We offer a fact-based, comprehensive, and captivating insight into complex scientific topics, making them accessible and appealing to a broad audience.

Your turn to play: activities making science tangible

Each story is accompanied by companion activities, which can be accessed by clicking on the “Your turn to play” link provided alongside the story. Our activities, which include both pen and paper as well as computer methods, recapitulate techniques used in authentic scientific research practice. Participants interact with actual DNA or protein sequences, using freely accessible bioinformatic tools or databases like OMA [11], UniProt [12], and BLAST [13]. As with the stories, all the activities are based on real data. For this, we curate specific examples that draw on publicly available data that may be hard to understand for the layperson.

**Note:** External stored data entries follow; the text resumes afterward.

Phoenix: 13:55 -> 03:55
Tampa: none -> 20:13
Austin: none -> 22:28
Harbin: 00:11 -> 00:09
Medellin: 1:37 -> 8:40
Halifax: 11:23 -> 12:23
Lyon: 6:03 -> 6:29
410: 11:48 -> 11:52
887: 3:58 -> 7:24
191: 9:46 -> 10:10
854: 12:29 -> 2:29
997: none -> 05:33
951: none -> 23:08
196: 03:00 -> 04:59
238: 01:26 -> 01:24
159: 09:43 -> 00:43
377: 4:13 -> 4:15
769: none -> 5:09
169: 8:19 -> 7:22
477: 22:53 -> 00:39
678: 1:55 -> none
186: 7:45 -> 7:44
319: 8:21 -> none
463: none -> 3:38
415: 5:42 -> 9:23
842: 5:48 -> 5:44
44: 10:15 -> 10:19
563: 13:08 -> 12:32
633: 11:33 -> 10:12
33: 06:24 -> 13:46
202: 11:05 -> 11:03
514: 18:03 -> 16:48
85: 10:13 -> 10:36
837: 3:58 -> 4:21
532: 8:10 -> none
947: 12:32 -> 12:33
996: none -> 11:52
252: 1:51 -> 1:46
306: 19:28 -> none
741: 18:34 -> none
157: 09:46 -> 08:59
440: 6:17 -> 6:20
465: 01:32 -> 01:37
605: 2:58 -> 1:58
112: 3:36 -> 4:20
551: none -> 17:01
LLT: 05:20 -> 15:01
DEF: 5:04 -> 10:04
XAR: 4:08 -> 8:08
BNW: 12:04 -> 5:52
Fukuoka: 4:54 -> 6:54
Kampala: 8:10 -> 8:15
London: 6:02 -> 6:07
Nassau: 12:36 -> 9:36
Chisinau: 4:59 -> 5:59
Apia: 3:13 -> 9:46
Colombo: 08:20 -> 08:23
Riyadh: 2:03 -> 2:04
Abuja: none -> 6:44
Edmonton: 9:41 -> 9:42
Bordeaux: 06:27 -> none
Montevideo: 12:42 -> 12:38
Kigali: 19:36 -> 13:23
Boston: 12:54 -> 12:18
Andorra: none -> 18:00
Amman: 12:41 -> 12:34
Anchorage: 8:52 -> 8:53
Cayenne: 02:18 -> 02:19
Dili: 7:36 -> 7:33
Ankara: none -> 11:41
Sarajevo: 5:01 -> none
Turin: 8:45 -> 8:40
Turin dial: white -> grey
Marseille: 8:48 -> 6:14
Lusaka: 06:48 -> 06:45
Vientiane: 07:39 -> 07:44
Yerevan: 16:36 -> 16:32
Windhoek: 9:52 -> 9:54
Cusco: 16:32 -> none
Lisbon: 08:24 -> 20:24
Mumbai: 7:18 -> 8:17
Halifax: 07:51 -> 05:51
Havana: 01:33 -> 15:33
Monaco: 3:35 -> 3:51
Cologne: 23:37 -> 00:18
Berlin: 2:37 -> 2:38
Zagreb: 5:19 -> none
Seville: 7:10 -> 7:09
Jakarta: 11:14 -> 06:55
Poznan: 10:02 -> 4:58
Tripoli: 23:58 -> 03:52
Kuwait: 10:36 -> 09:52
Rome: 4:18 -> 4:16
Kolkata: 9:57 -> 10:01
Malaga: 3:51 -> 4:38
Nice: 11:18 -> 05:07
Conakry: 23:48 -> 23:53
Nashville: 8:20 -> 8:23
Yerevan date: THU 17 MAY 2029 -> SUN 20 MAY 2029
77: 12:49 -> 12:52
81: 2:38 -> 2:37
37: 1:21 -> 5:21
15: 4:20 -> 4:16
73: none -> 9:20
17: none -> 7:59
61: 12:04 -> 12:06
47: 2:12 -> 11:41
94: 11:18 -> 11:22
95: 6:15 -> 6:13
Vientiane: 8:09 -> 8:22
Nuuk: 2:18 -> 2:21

We seek to simplify the methods as much as possible by reducing them to their essential elements. For example, instead of using whole protein sequences, we use short extracts of the sequence (∼20 amino acids). Whenever necessary, we guide participants step-by-step on how to use online professional resources. Furthermore, we provide comprehensive explanations of the resultant outcomes, ensuring a thorough understanding. As summed up eloquently, “Our main objective is to engage the layman in activities that are similar to authentic scientific research practice, and not to get lost in the technical know-how” [14].

An example of the elements included in a “Your turn to play” section is shown in Box 2.Each story, associated “Your turn to play” activities, its lede, learning objectives, and associated databases & tools are listed in Table 1.

Box 2.

Example of “Your turn to play” for the “Banana split” story, using the OhMyGenes website

The goal of this activity is to discover the concepts related to comparative genomics and, more specifically, the quest for orthologs, to address the question: how many genes do we share with banana?

Each species has its own jar. The different genes for each species are represented by marbles.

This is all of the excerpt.